From the records below, output exactly the lines starting at the line with "Enklare erbjuder flera typer av lån för olika" and ending at the line with "Seni her an düşünüyorum", both of them included, but no pictures.

Saved entries
=== Begin Enclosure ===
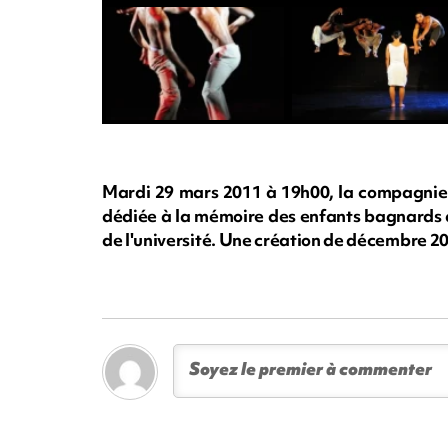
Mardi 29 mars 2011 à 19h00, la compagnie
dédiée à la mémoire des enfants bagnards de
de l'université. Une création de décembre 2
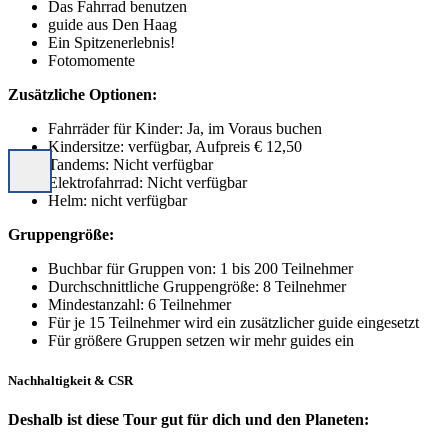
Das Fahrrad benutzen
guide aus Den Haag
Ein Spitzenerlebnis!
Fotomomente
Zusätzliche Optionen:
Fahrräder für Kinder: Ja, im Voraus buchen
Kindersitze: verfügbar, Aufpreis € 12,50
Tandems: Nicht verfügbar
Elektrofahrrad: Nicht verfügbar
Helm: nicht verfügbar
Gruppengröße:
Buchbar für Gruppen von: 1 bis 200 Teilnehmer
Durchschnittliche Gruppengröße: 8 Teilnehmer
Mindestanzahl: 6 Teilnehmer
Für je 15 Teilnehmer wird ein zusätzlicher guide eingesetzt
Für größere Gruppen setzen wir mehr guides ein
Nachhaltigkeit & CSR
Deshalb ist diese Tour gut für dich und den Planeten:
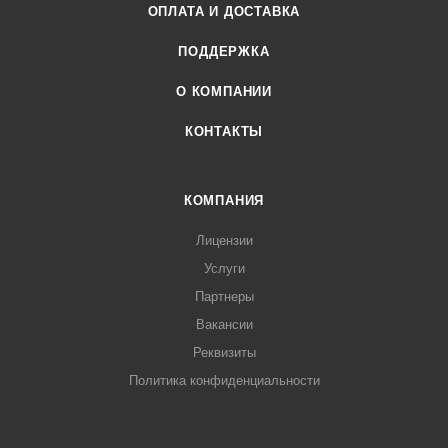
ОПЛАТА И ДОСТАВКА
ПОДДЕРЖКА
О КОМПАНИИ
КОНТАКТЫ
КОМПАНИЯ
Лицензии
Услуги
Партнеры
Вакансии
Реквизиты
Политика конфиденциальности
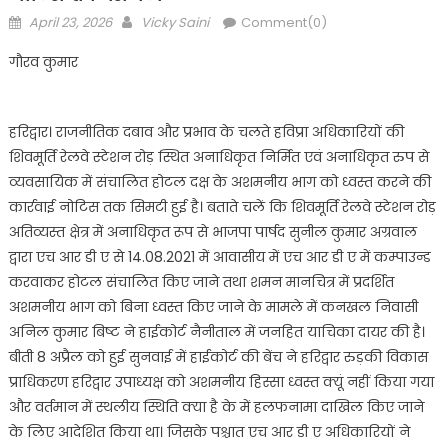
Posted
Author
April 23, 2026
Vicky Saini
Comment(0)
on
गौरव कुमार
हरिद्वार। राजनीतिक दबाव और प्रभाव के चलते हविप्रा अधिकारियों की
शिवमूर्ति रेलवे स्टेशन रोड़ स्थित अनाधिकृत निर्मित एवं अनाधिकृत रुप से
व्यवसायिक में संचालित होटल दक्ष के अशमनीय भाग को ध्वस्त करने की
कार्रवाई नोटिस तक सिमटी हुई है। बताते चलें कि शिवमूर्ति रेलवे स्टेशन रोड़
अतिव्यस्त क्षेत्र में अनाधिकृत रूप से भाजपा पार्षद सुनील कुमार अग्रवाल
द्वारा एच आर डी ए से 14.08.2021 में आवासीय में एच आर डी ए में कम्पाउन्ड
करवाकर होटल संचालित किए जाने तथा शमन मानचित्र में प्रदर्शित
अशमनीय भाग को बिना ध्वस्त किए जाने के मामले में कनखल निवासी
अनिल कुमार बिष्ट ने हाईकोर्ट नैनीताल में जनहित याचिका दायर की है।
बीती 8 अप्रैल को हुई सुनवाई में हाईकोर्ट की बेंच ने हरिद्वार रुड़की विकास
प्राधिकरण हरिद्वार उपाध्यक्ष को अशमनीय हिस्सा ध्वस्त क्यूं नहीं किया गया
और वर्तमान में स्थलीय स्थिति क्या है के में हलफनामा दाखिल किए जाने
के लिए आदेशित किया था। जिसके पश्चात एच आर डी ए अधिकारियों ने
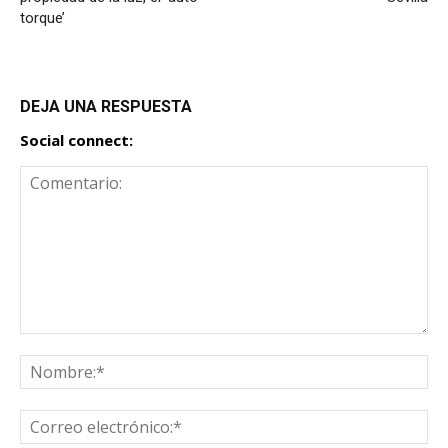
torque’
DEJA UNA RESPUESTA
Social connect:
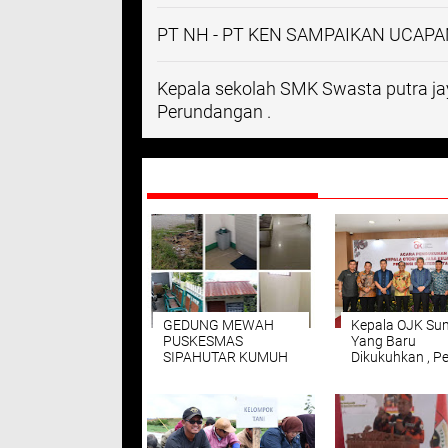
PT NH - PT KEN SAMPAIKAN UCAP
Kepala sekolah SMK Swasta putra jay
Perundangan .
DIREKOMENDASIKAN
GEDUNG MEWAH
Kepala OJK Su
PUSKESMAS
Yang Baru
SIPAHUTAR KUMUH
Dikukuhkan , 
MOBILER RUSAK
Samosir Harap
MAMFAAT DANA BOK
Dukungan bagi
DAN JKN DI DESAK
Pertumbuhan
USUT KEJARI
Ekonomi Daera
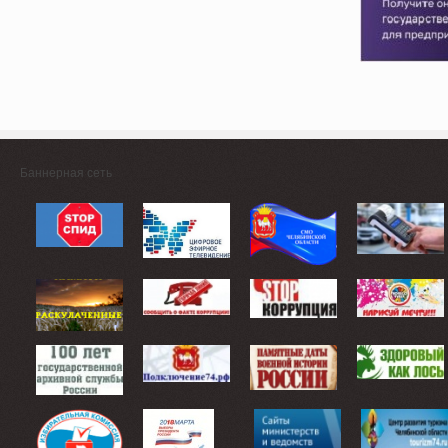
Баннерная сеть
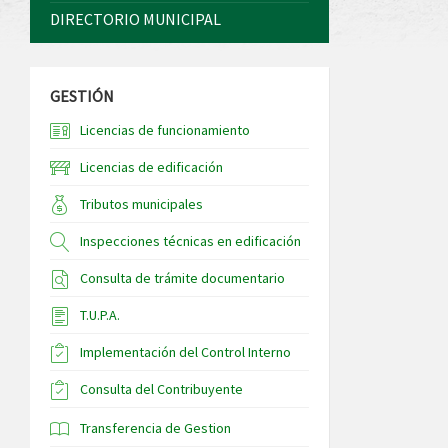
DIRECTORIO MUNICIPAL
GESTIÓN
Licencias de funcionamiento
Licencias de edificación
Tributos municipales
Inspecciones técnicas en edificación
Consulta de trámite documentario
T.U.P.A.
Implementación del Control Interno
Consulta del Contribuyente
Transferencia de Gestion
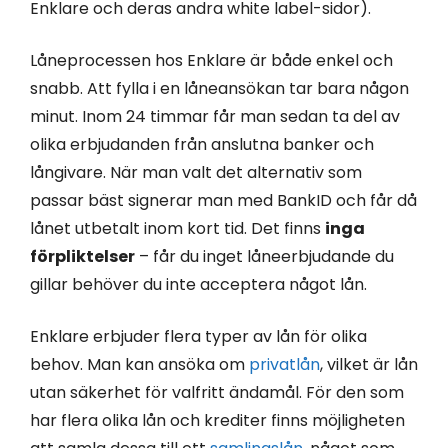
Enklare och deras andra white label-sidor).
Låneprocessen hos Enklare är både enkel och
snabb. Att fylla i en låneansökan tar bara någon
minut. Inom 24 timmar får man sedan ta del av
olika erbjudanden från anslutna banker och
långivare. När man valt det alternativ som
passar bäst signerar man med BankID och får då
lånet utbetalt inom kort tid. Det finns
inga
förpliktelser
– får du inget låneerbjudande du
gillar behöver du inte acceptera något lån.
Enklare erbjuder flera typer av lån för olika
behov. Man kan ansöka om
privatlån
, vilket är lån
utan säkerhet för valfritt ändamål. För den som
har flera olika lån och krediter finns möjligheten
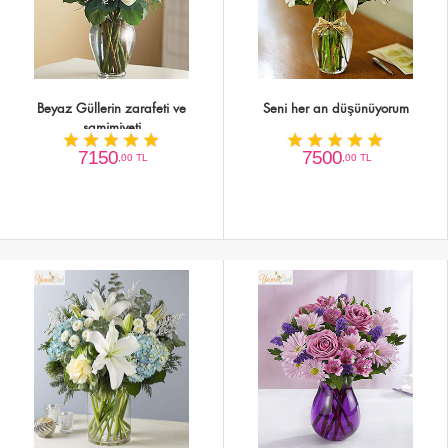
Beyaz Güllerin zarafeti ve
Seni her an düşünüyorum
samimiyeti
7150
7500
,00 TL
,00 TL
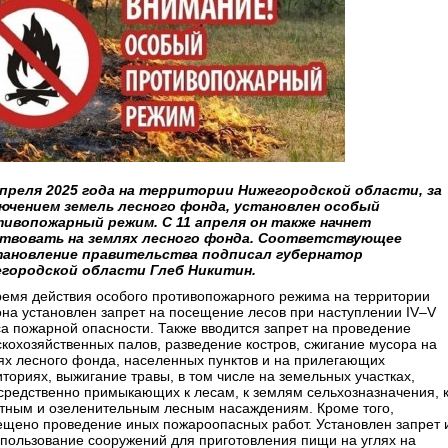
апреля 2025 года на территории Нижегородской области, за
ючением земель лесного фонда, установлен особый
ивопожарный режим. С 11 апреля он также начнет
твовать на землях лесного фонда. Соответствующее
ановление правительства подписал губернатор
городской области Глеб Никитин.
ремя действия особого противопожарного режима на территории
она установлен запрет на посещение лесов при наступлении IV–V
са пожарной опасности. Также вводится запрет на проведение
скохозяйственных палов, разведение костров, сжигание мусора на
ях лесного фонда, населенных пунктов и на прилегающих
иториях, выжигание травы, в том числе на земельных участках,
средственно примыкающих к лесам, к землям сельхозназначения, 
тным и озеленительным лесным насаждениям. Кроме того,
ещено проведение иных пожароопасных работ. Установлен запрет 
спользование сооружений для приготовления пищи на углях на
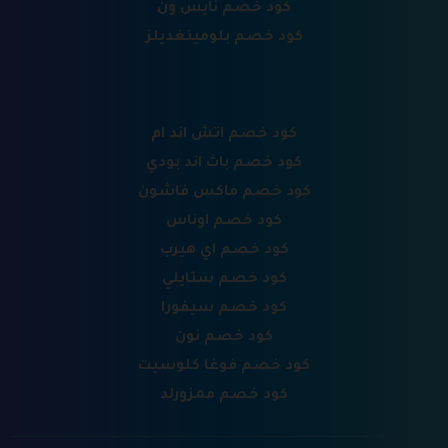
كود خصم نايس ون
كود خصم بلومينغديلز
كود خصم اتش اند ام
كود خصم باث اند بودي
كود خصم ماكس فاشون
كود خصم اوناس
كود خصم اي هيرب
كود خصم ستايلي
كود خصم سيفورا
كود خصم نون
كود خصم فوغا كلوسيت
كود خصم ممزورلد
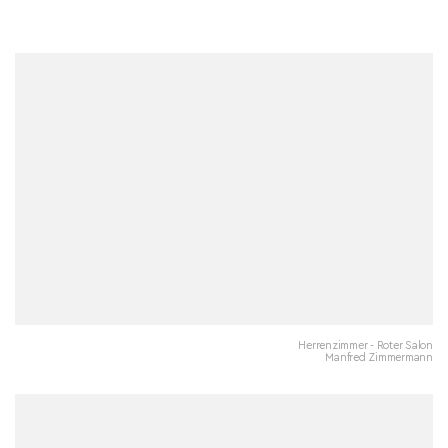
Herrenzimmer - Roter Salon
Manfred Zimmermann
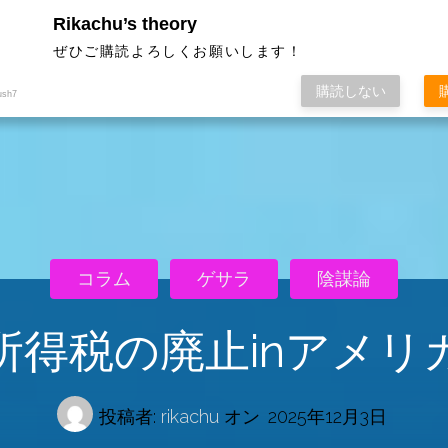
Rikachu’s theory
ぜひご購読よろしくお願いします！
購読しない
ush7
コラム
ゲサラ
陰謀論
所得税の廃止inアメリ
投稿者:
rikachu
オン
2025年12月3日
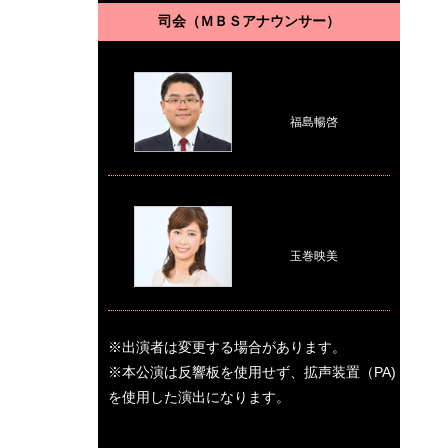
司会（ＭＢＳアナウンサー）
福島暢啓
玉巻映美
※出演者は変更する場合があります。
※本公演は反響板を使用せず、拡声装置（PA)
を使用した演出になります。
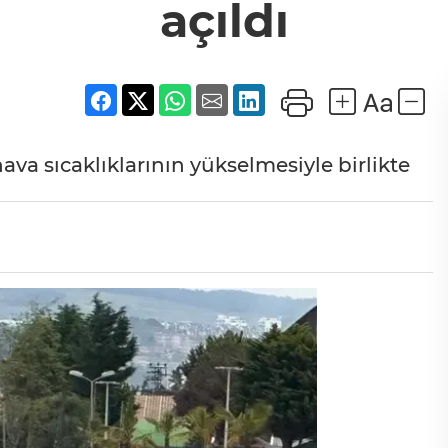
açıldı
ava sıcaklıklarının yükselmesiyle birlikte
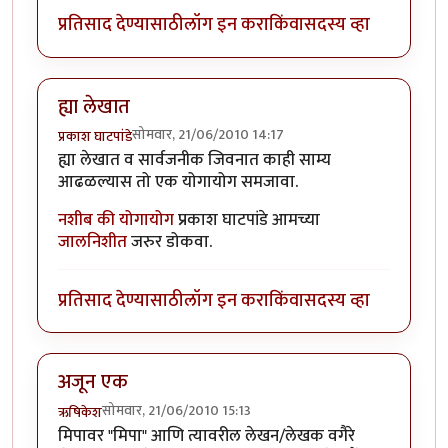
प्रतिसाद देण्यासाठी
लॉग इन करा
किंवा
सदस्य व्हा
ह्या लेखात
सोमवार, 21/06/2010 14:17
प्रकाश घाटपांडे
ह्या लेखात व सार्वजनीक जिवनात काही साम्य
आढळल्यास तो एक योगायोग समजावा.
नशीब की योगायोग
प्रकाश घाटपांडे आमच्या
जालनिशीत
जरुर डोकवा.
प्रतिसाद देण्यासाठी
लॉग इन करा
किंवा
सदस्य व्हा
अजून एक
सोमवार, 21/06/2010 15:13
ऋषिकेश
मिपावर "मिपा" आणि त्यावरील लेखन/लेखक वगैरे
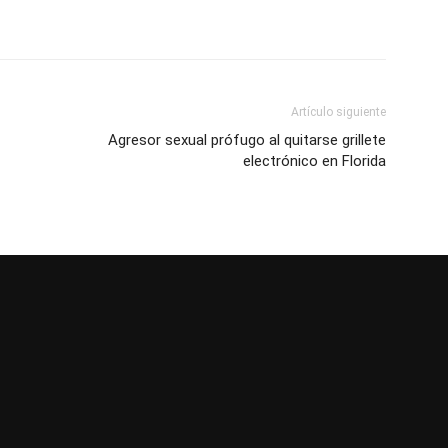
Artículo siguiente
Agresor sexual prófugo al quitarse grillete
electrónico en Florida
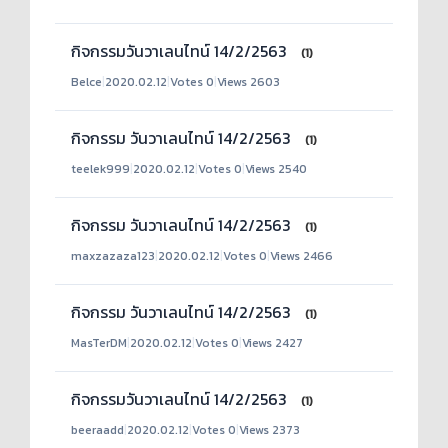
กิจกรรมวันวาเลนไทน์ 14/2/2563
(1)
Belce
|
2020.02.12
|
Votes 0
|
Views 2603
กิจกรรม วันวาเลนไทน์ 14/2/2563
(1)
teelek999
|
2020.02.12
|
Votes 0
|
Views 2540
กิจกรรม วันวาเลนไทน์ 14/2/2563
(1)
maxzazaza123
|
2020.02.12
|
Votes 0
|
Views 2466
กิจกรรม วันวาเลนไทน์ 14/2/2563
(1)
MasTerDM
|
2020.02.12
|
Votes 0
|
Views 2427
กิจกรรมวันวาเลนไทน์ 14/2/2563
(1)
beeraadd
|
2020.02.12
|
Votes 0
|
Views 2373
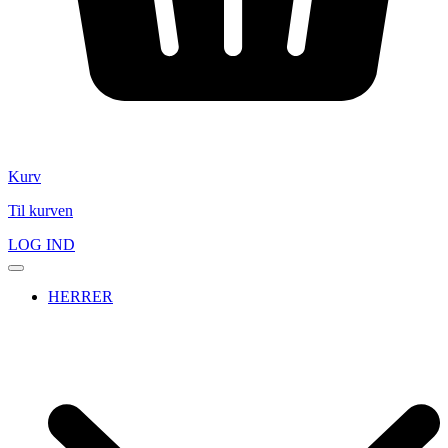
Kurv
Til kurven
LOG IND
HERRER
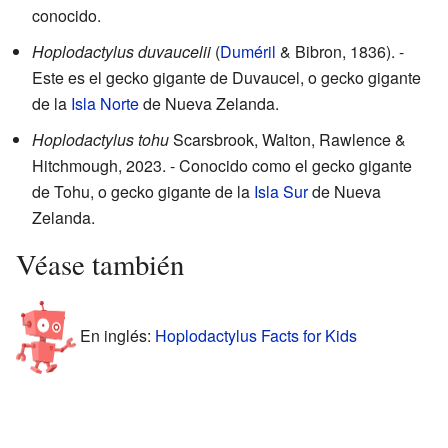
conocido.
Hoplodactylus duvaucelii
(
Duméril
& Bibron, 1836)
.
-
Este es el gecko gigante de Duvaucel, o gecko gigante
de la
Isla Norte
de Nueva Zelanda.
Hoplodactylus tohu
Scarsbrook, Walton, Rawlence &
Hitchmough, 2023.
- Conocido como el gecko gigante
de Tohu, o gecko gigante de la
Isla Sur
de Nueva
Zelanda.
Véase también
En inglés:
Hoplodactylus Facts for Kids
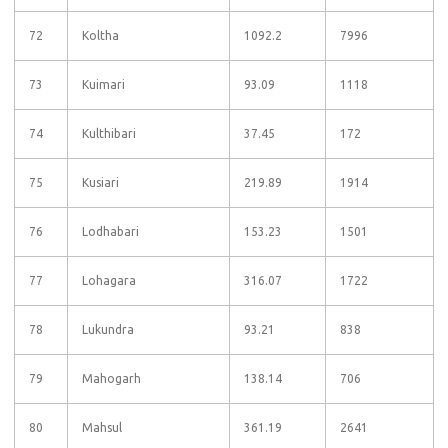
72
Koltha
1092.2
7996
73
Kuimari
93.09
1118
74
Kulthibari
37.45
172
75
Kusiari
219.89
1914
76
Lodhabari
153.23
1501
77
Lohagara
316.07
1722
78
Lukundra
93.21
838
79
Mahogarh
138.14
706
80
Mahsul
361.19
2641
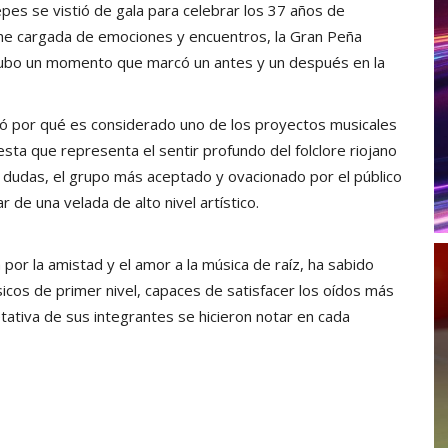
es se vistió de gala para celebrar los 37 años de
che cargada de emociones y encuentros, la Gran Peña
 hubo un momento que marcó un antes y un después en la
ró por qué es considerado uno de los proyectos musicales
sta que representa el sentir profundo del folclore riojano
r a dudas, el grupo más aceptado y ovacionado por el público
 de una velada de alto nivel artístico.
por la amistad y el amor a la música de raíz, ha sabido
icos de primer nivel, capaces de satisfacer los oídos más
etativa de sus integrantes se hicieron notar en cada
=== End Enclosure ===
Problem solution =
Enklare erbjuder flera typer av lån för olika
behov. Man kan ansöka om
privatlån
, vilket är lån
utan säkerhet för valfritt ändamål. För den som
har flera olika lån och krediter finns möjligheten
Beyaz Güllerin zarafeti ve
Seni her an düşünüyorum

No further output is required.